También, apropiadamente acaudalado. La directora tiene mano de plomo para las sutilezas, por lo que pronto la historia muestra sus pequeñas grietas. El guion —que también escribe la realizadora— deja entrever que semejante diferencia hará mella en esta amistad improbable. Pero que, además, se hará cada vez más sofocante, para dos jóvenes que todavía tratan de encontrar su lugar en el mundo.
No obstante, el verdadero secreto es lo que esconde Oliver detrás de su aparente obsesión por destacar, ser admirado y querido. El argumento se toma el tiempo para debatir acerca de lo que esconde su rostro impasible, sus esporádicos malos modales y su enfurecida concepción acerca de la diferencia. Desea, definitivamente y sin mucho disimulo, a Félix. Pero la película carece de los matices para dejar entrever que no solo quiere su cuerpo, sino también lo que representa. El estatus, la riqueza, el poder. Solo que, aplastado por la confusión, para Oliver todo es la misma cosa, engalanado con la lujuria recién descubierta que le llevará esfuerzos reconocer.
El dolor y la belleza, en medio del poder
Para cuando Oliver recibe la invitación de Félix a su casa ancestral —la titular Saltburn— todo se hace más complejo y el ritmo de la película cambia de tal forma que resulta desconcertante en su forma de narrar la misma historia íntima de antes. Ahora, Félix es objeto del deseo, pero también, de una furia sorda, cocinada a fuego lento en la mente de Oliver, que es imposible de diferenciar de celos, necesidad de protección o al final simple psicopatía.

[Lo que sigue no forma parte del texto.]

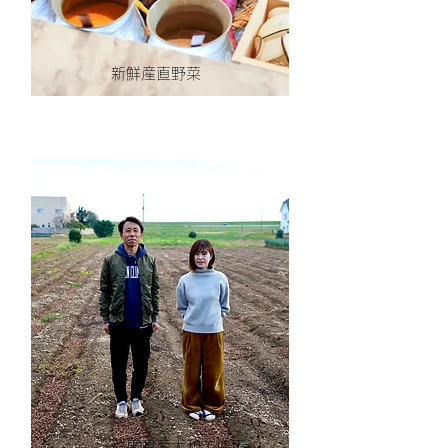
新鮮産直野菜
群馬県産大和芋使用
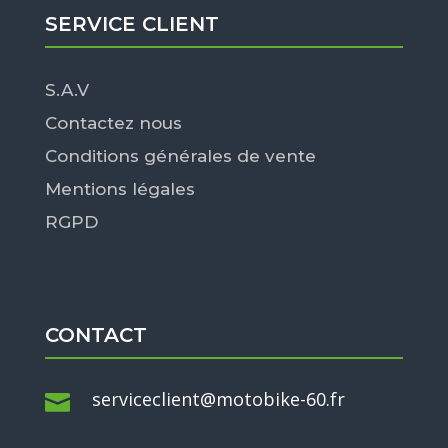
SERVICE CLIENT
S.A.V
Contactez nous
Conditions générales de vente
Mentions légales
RGPD
CONTACT
serviceclient@motobike-60.fr

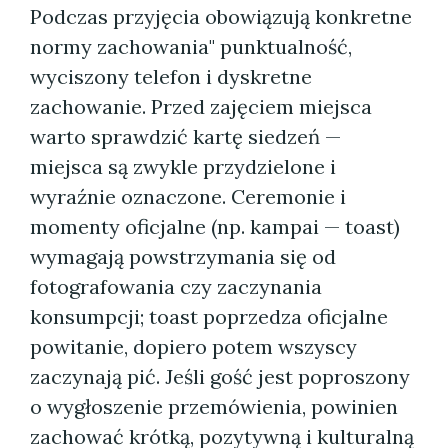
Podczas przyjęcia obowiązują konkretne
normy zachowania" punktualność,
wyciszony telefon i dyskretne
zachowanie. Przed zajęciem miejsca
warto sprawdzić kartę siedzeń —
miejsca są zwykle przydzielone i
wyraźnie oznaczone. Ceremonie i
momenty oficjalne (np. kampai — toast)
wymagają powstrzymania się od
fotografowania czy zaczynania
konsumpcji; toast poprzedza oficjalne
powitanie, dopiero potem wszyscy
zaczynają pić. Jeśli gość jest poproszony
o wygłoszenie przemówienia, powinien
zachować krótką, pozytywną i kulturalną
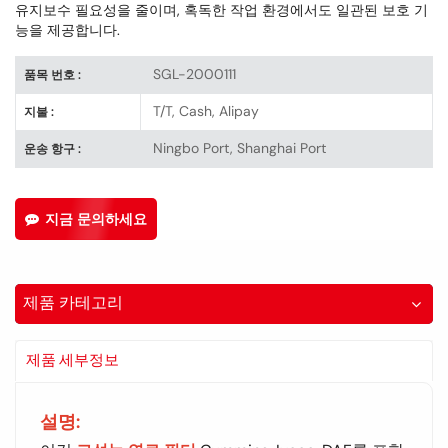
유지보수 필요성을 줄이며, 혹독한 작업 환경에서도 일관된 보호 기
능을 제공합니다.
SGL-2000111
품목 번호 :
T/T, Cash, Alipay
지불 :
Ningbo Port, Shanghai Port
운송 항구 :
지금 문의하세요
제품 카테고리
제품 세부정보
설명:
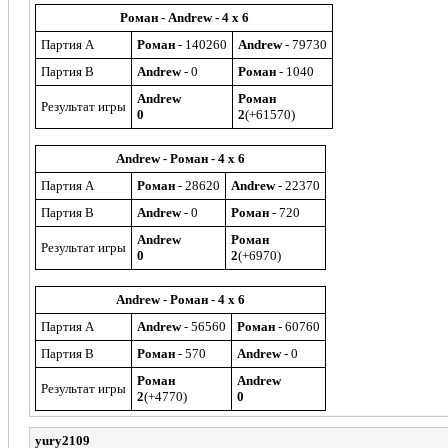
Роман - Andrew - 4 x 6
Партия A
Роман
- 140260
Andrew
- 79730
Партия B
Andrew
- 0
Роман
- 1040
Andrew
Роман
Результат игры
0
2
(+61570)
Andrew - Роман - 4 x 6
Партия A
Роман
- 28620
Andrew
- 22370
Партия B
Andrew
- 0
Роман
- 720
Andrew
Роман
Результат игры
0
2
(+6970)
Andrew - Роман - 4 x 6
Партия A
Andrew
- 56560
Роман
- 60760
Партия B
Роман
- 570
Andrew
- 0
Роман
Andrew
Результат игры
2
(+4770)
0
yury2109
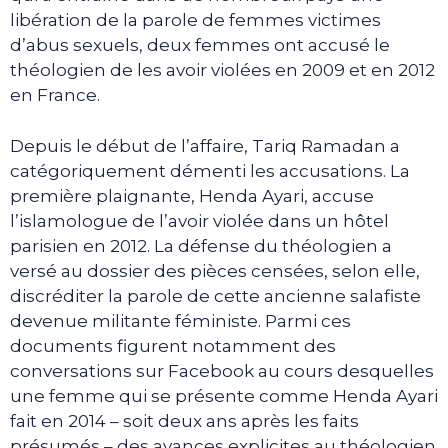
libération de la parole de femmes victimes
d’abus sexuels, deux femmes ont accusé le
théologien de les avoir violées en 2009 et en 2012
en France.
Depuis le début de l’affaire, Tariq Ramadan a
catégoriquement démenti les accusations. La
première plaignante, Henda Ayari, accuse
l’islamologue de l’avoir violée dans un hôtel
parisien en 2012. La défense du théologien a
versé au dossier des pièces censées, selon elle,
discréditer la parole de cette ancienne salafiste
devenue militante féministe. Parmi ces
documents figurent notamment des
conversations sur Facebook au cours desquelles
une femme qui se présente comme Henda Ayari
fait en 2014 – soit deux ans après les faits
présumés – des avances explicites au théologien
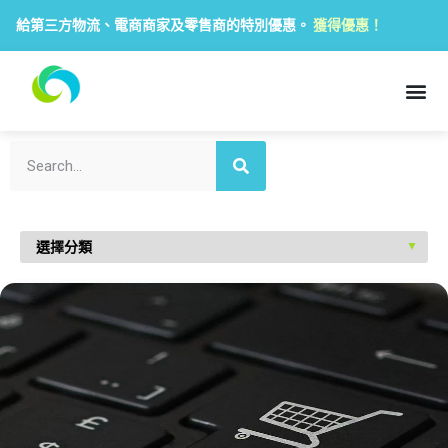
給第三方物流、電商商家及零售商的特別優惠。
獲得優惠！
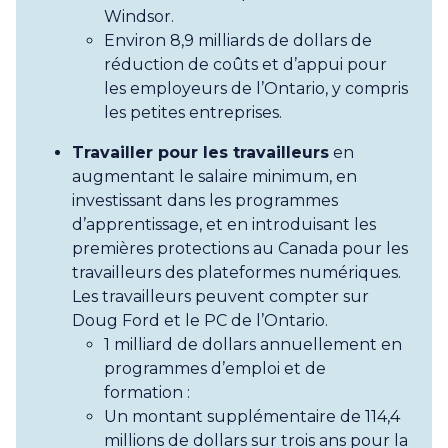
Windsor.
Environ 8,9 milliards de dollars de
réduction de coûts et d’appui pour
les employeurs de l’Ontario, y compris
les petites entreprises.
Travailler pour les travailleurs
en
augmentant le salaire minimum, en
investissant dans les programmes
d’apprentissage, et en introduisant les
premières protections au Canada pour les
travailleurs des plateformes numériques.
Les travailleurs peuvent compter sur
Doug Ford et le PC de l’Ontario.
1 milliard de dollars annuellement en
programmes d’emploi et de
formation :
Un montant supplémentaire de 114,4
millions de dollars sur trois ans pour la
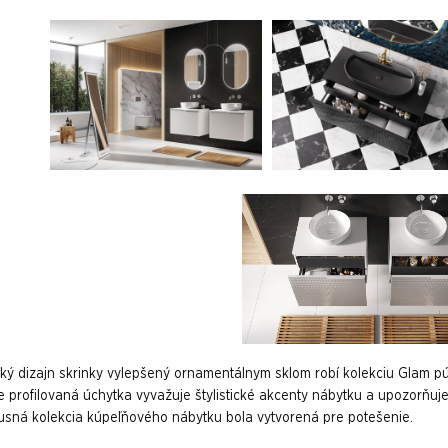
ký dizajn skrinky vylepšený ornamentálnym sklom robí kolekciu Glam pú
 profilovaná úchytka vyvažuje štylistické akcenty nábytku a upozorňuje
usná kolekcia kúpeľňového nábytku bola vytvorená pre potešenie.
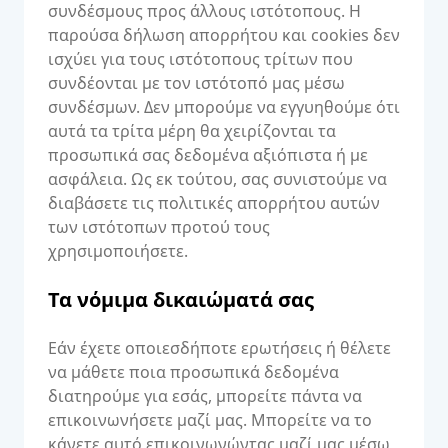
συνδέσμους προς άλλους ιστότοπους. Η
παρούσα δήλωση απορρήτου και cookies δεν
ισχύει για τους ιστότοπους τρίτων που
συνδέονται με τον ιστότοπό μας μέσω
συνδέσμων. Δεν μπορούμε να εγγυηθούμε ότι
αυτά τα τρίτα μέρη θα χειρίζονται τα
προσωπικά σας δεδομένα αξιόπιστα ή με
ασφάλεια. Ως εκ τούτου, σας συνιστούμε να
διαβάσετε τις πολιτικές απορρήτου αυτών
των ιστότοπων προτού τους
χρησιμοποιήσετε.
Τα νόμιμα δικαιώματά σας
Εάν έχετε οποιεσδήποτε ερωτήσεις ή θέλετε
να μάθετε ποια προσωπικά δεδομένα
διατηρούμε για εσάς, μπορείτε πάντα να
επικοινωνήσετε μαζί μας. Μπορείτε να το
κάνετε αυτό επικοινωνώντας μαζί μας μέσω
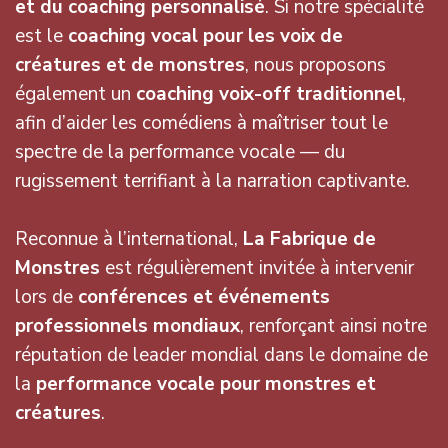
et du coaching personnalisé
. Si notre spécialité
est le
coaching vocal pour les voix de
créatures et de monstres
, nous proposons
également un
coaching voix-off traditionnel
,
afin d’aider les comédiens à maîtriser tout le
spectre de la performance vocale — du
rugissement terrifiant à la narration captivante.
Reconnue à l’international,
La Fabrique de
Monstres
est régulièrement invitée à intervenir
lors de
conférences et événements
professionnels mondiaux
, renforçant ainsi notre
réputation de leader mondial dans le domaine de
la
performance vocale pour monstres et
créatures
.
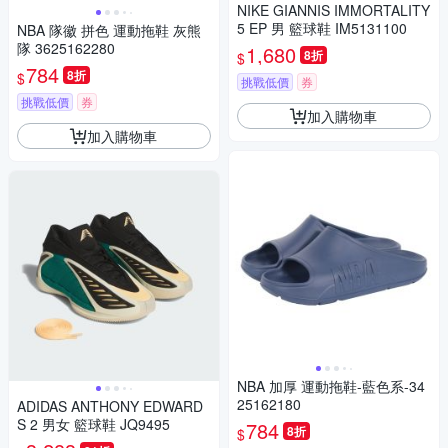
NIKE GIANNIS IMMORTALITY
5 EP 男 籃球鞋 IM5131100
NBA 隊徽 拼色 運動拖鞋 灰熊
隊 3625162280
1,680
8折
$
784
8折
$
挑戰低價
券
挑戰低價
券
加入購物車
加入購物車
NBA 加厚 運動拖鞋-藍色系-34
25162180
ADIDAS ANTHONY EDWARD
S 2 男女 籃球鞋 JQ9495
784
8折
$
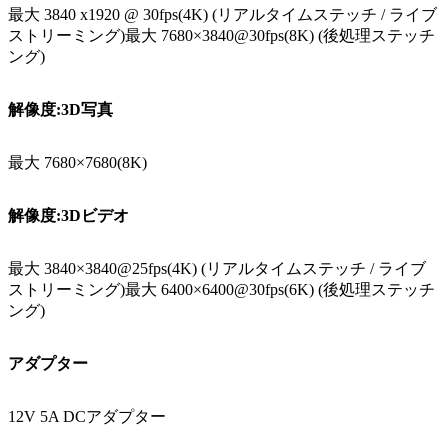
最大 3840 x1920 @ 30fps(4K) (リアルタイムステッチ / ライブ
ストリーミング)最大 7680×3840@30fps(8K) (後処理ステッチ
ング)
解像度:3D写真
最大 7680×7680(8K)
解像度:3Dビデオ
最大 3840×3840@25fps(4K) (リアルタイムステッチ / ライブ
ストリーミング)最大 6400×6400@30fps(6K) (後処理ステッチ
ング)
アダプター
12V 5A DCアダプター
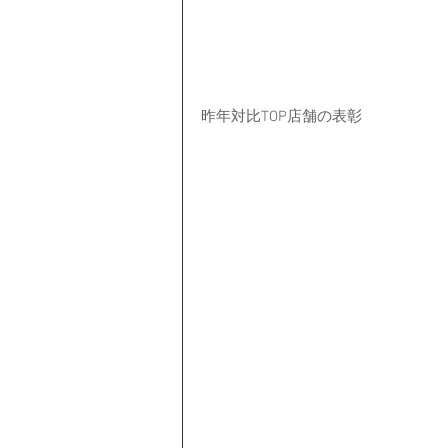
昨年対比TOP店舗の表彰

La directora se esfuerza por mostrar una idea sobre la insatisfacción que se transforma en violencia, que asocia al sexo masculino. Y quizás, las mejores partes de la película son, precisamente, cuando toma decisiones elegantes y bien planteadas para explorar en el ámbito de lo viril. Progresivamente, Oliver y Félix se convierten en paradigmas de la belleza y la masculinidad, a partir de cierto ideal griego. La sensación perenne y elusiva, que la juventud en los hombres le emparenta con una necesidad enajenada de construir el poder a través de la sexualidad.
Pero ya sea porque la película es más ambiciosa que eficaz, la premisa se queda a la mitad. Para su predecible final, lo que está claro es que Oliver termina por rendirse a su destino como elemento caótico en medio de una sofisticada decadencia. Sin embargo, el mensaje llega de manera abrupta, carente de la sutileza que la película explora en su primera parte y pierde en la tercera. Quizás, su peor problema.